START Data for review

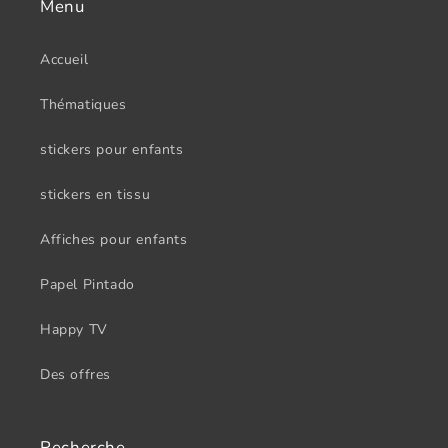
Menu
Accueil
Thématiques
stickers pour enfants
stickers en tissu
Affiches pour enfants
Papel Pintado
Happy TV
Des offres
Recherche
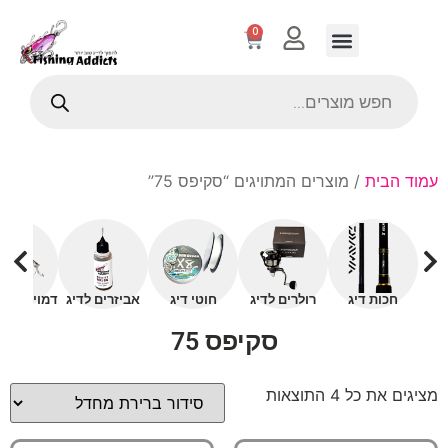
0
עמוד הבית
/ מוצרים המתויגים “סקיפס 75”
חכות דיג
רולרים לדיג
חוטי דיג
אביזרים לדיג
דמויים עם 
סקיפס 75
מציגים את כל ⁦4⁩ התוצאות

END Data for review

▶ What you should do
The answer must match the entries above line for line, with the pictures dropped.

▶ Solution to this problem
Menu
Accueil
Thématiques
stickers pour enfants
stickers en tissu
Affiches pour enfants
Papel Pintado
Happy TV
Des offres
Recherche
0
עמוד הבית
/ מוצרים המתויגים “סקיפס 75”
חכות דיג
רולרים לדיג
חוטי דיג
אביזרים לדיג
דמויים עם 
סקיפס 75
מציגים את כל ⁦4⁩ התוצאות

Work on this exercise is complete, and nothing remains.